Another nod, prompted by the tightening of my forearm muscles.

“Anyone else?”

This time, a refusal.

I wrapped it up, because I didn’t want to lose this man as my supplier as much as I had no real desire to terrorise him. “To confirm—the only people you’ve supplied that product to are me and those gangs, correct?”

A swift nod was my answer. I dropped my hold, and the dealer scrambled away, his hand at his throat.

“I never promised you exclusivity,” he spluttered.

“Did I ask ye to suck my dick?” Disgusted, I turned away and stalked back down the alley, my mind twisting over what I’d learned. The killer wasn’t some random, they were gang affiliated else they wouldn’t have been able to get hold of the drug from the contacts Marcus served. Then I frowned, because there were other sources. Hospitals used propofol for knocking out surgical patients. Their supplies were a lot more tightly controlled, though.
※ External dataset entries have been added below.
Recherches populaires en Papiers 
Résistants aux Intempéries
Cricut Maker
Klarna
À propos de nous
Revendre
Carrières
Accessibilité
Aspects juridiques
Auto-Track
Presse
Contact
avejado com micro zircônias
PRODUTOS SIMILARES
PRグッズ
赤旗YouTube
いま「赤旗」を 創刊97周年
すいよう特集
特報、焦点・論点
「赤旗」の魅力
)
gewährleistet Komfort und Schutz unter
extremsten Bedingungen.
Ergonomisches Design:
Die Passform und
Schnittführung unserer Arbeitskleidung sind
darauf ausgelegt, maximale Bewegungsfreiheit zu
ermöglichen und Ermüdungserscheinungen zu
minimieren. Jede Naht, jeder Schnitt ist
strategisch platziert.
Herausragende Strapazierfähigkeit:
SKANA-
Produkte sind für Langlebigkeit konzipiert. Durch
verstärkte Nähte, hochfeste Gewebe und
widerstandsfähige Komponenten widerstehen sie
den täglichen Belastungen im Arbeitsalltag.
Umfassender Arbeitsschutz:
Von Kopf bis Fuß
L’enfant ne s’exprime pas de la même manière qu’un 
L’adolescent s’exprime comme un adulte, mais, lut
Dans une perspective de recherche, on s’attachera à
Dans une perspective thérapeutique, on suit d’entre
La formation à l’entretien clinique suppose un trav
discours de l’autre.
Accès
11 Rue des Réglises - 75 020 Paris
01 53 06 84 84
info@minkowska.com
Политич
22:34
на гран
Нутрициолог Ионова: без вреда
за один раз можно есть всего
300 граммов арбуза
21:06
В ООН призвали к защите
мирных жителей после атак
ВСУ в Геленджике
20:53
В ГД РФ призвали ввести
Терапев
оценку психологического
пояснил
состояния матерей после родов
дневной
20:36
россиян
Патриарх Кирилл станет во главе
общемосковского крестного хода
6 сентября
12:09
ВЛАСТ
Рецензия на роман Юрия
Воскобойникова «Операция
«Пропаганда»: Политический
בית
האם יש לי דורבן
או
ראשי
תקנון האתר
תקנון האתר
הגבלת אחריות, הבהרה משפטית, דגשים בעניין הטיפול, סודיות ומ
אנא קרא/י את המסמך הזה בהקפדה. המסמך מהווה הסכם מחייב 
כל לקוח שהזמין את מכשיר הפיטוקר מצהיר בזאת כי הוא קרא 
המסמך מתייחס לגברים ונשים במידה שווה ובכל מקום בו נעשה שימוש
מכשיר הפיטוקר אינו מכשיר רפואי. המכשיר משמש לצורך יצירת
Either we had a rogue doctor or, more likely, someone in the city gangs was behind the murders. The bigger question was why.

I left the suburb where the dealer resided and took the road out to a leafier part of town, the houses getting bigger and the streets emptier. Everly’s neck of the woods. A glance at my car’s dash told me it was close to dawn, and I didn’t want to be sneaking around the mayor’s mansion in daylight or when any staff came in. Which meant a fast turnaround.

Parking up in the same spot as earlier, I curled my lip at the broken glass on the tarmac from where I’d tipped Riordan’s bike then repeated my steps to slink along the neighbours’ access path. On my first visit, I’d gone in hard and fast. This time, I was more cautious. The warning Genevieve’s brother gave played over in my mind. The Four Milers wanted Everly and they wouldn’t give up easily.

The big house was as silent as the grave. The back door had been closed, presumably by Riordan, but I took a different route. Directly up. At sixteen, I’d worked out how to use the drainpipe to scale the building and climb to the railed balcony of Everly’s room, evading her father whose bedroom was right across the hall.